In each case the deresinated wax was harder than the crude bitumen from which it was derived. This was quantified by the increased melting points. Determination of melting point by capillary tube (sometimes called slip-point) is not normal practice for these waxes but was used in this case for simplicity. Only the large scale bitumen resin fraction had a melting point above room temperature.
Although the bitumens differed from the deresinated waxes in melting point, saponification and acid numbers their infra-red spectra were similar. The frequencies observed are listed in Table 6 together with their assignments proposed by comparison with the available literature. The proposed assignments indicate the presence of normal alkyl saturated and unsaturated esters and elements with long methylene chains. It is noteworthy that the carbonyl stretching signal, was much weaker for the resin fraction. By way of comparison, the composition of Esso 2012 (kerosene) extracted peat bitumen was characterised as:
waxes 8.1%
asphaltenes 0.62%
resins 91.28%
The high aromatic solvent employed in the method of the present invention enable processes such as the Carver-Greenfield peat dewatering process to operate more efficiently and in particular to give maximum yields of peat bitumen and better wetting of the peat. Moreover the composition of the peat bitumen extracted, being higher in waxes, is superior so the products are therefore more valuable commercially. The dewatered peat may be used as a fuel as is conventional and the removal of the bitumens may actually improve its utility as a fuel since it burns with less smoke.
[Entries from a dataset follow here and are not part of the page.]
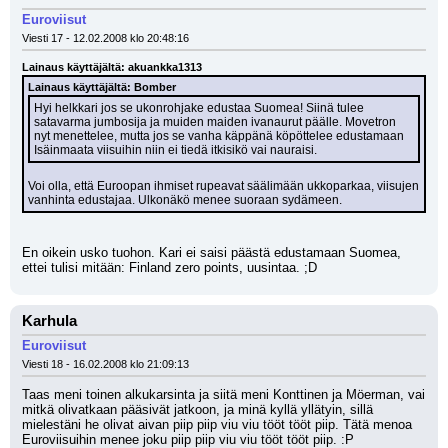
Euroviisut
Viesti 17 - 12.02.2008 klo 20:48:16
Lainaus käyttäjältä: akuankka1313
Lainaus käyttäjältä: Bomber
Hyi helkkari jos se ukonrohjake edustaa Suomea! Siinä tulee 
satavarma jumbosija ja muiden maiden ivanaurut päälle. Movetron 
nyt menettelee, mutta jos se vanha käppänä köpöttelee edustamaan 
Isäinmaata viisuihin niin ei tiedä itkisikö vai nauraisi.
Voi olla, että Euroopan ihmiset rupeavat säälimään ukkoparkaa, viisujen 
vanhinta edustajaa. Ulkonäkö menee suoraan sydämeen.
En oikein usko tuohon. Kari ei saisi päästä edustamaan Suomea, 
ettei tulisi mitään: Finland zero points, uusintaa. ;D
Karhula
Euroviisut
Viesti 18 - 16.02.2008 klo 21:09:13
Taas meni toinen alkukarsinta ja siitä meni Konttinen ja Möerman, vai 
mitkä olivatkaan pääsivät jatkoon, ja minä kyllä yllätyin, sillä 
mielestäni he olivat aivan piip piip viu viu tööt tööt piip. Tätä menoa 
Euroviisuihin menee joku piip piip viu viu tööt tööt piip. :P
Figure 1 illustrates use of a Carver-Greenfield process in accordance with this invention.
Raw peat is placed in a fluidising tank 2 with the solvent, white spirit. The slurry produced is pumped into a first evaporator 6. The evaporator is heated by waste water vapour through line 14 on the second evaporator stage 7. Water vapour from the first evaporator stage 6 passes through a cooling system 3 to a vacuum system 1 and vent. Solvent condensed by the cooling system 3 is separated in the separator 4 and returned to the fluidising tank 2. Dehydrated peat in a slurry with the solvent is pumped into the second evaporator stage through the line 13. The second evaporator stage is steam heated and completes the dehydration and extraction from the peat. The pressure in the second evaporator is lower, allowing further water to be removed at a lower temperature. The slurry of dry peat and bitumen containing solvent is pumped to a centrifuge 9. The solid material from the centrifuge is passed to a de-oiling apparatus 8 which produces dry de-oiled peat 15 for use as combustible fuel. The solvent from the centrefuge and the de-oiler is recycled to a recovery system 10 wherein solvent is distilled to yield bitumen and pure solvent for re-use.
Although Figure 1 shows a two stage evaporator system three, four or more stages may be employed in accordance with conventional Carver-Greenfield practice. Deoiled peat may find use as a combustible fuel, in animal feedstuffs and may yield beneficial hydrolysis products.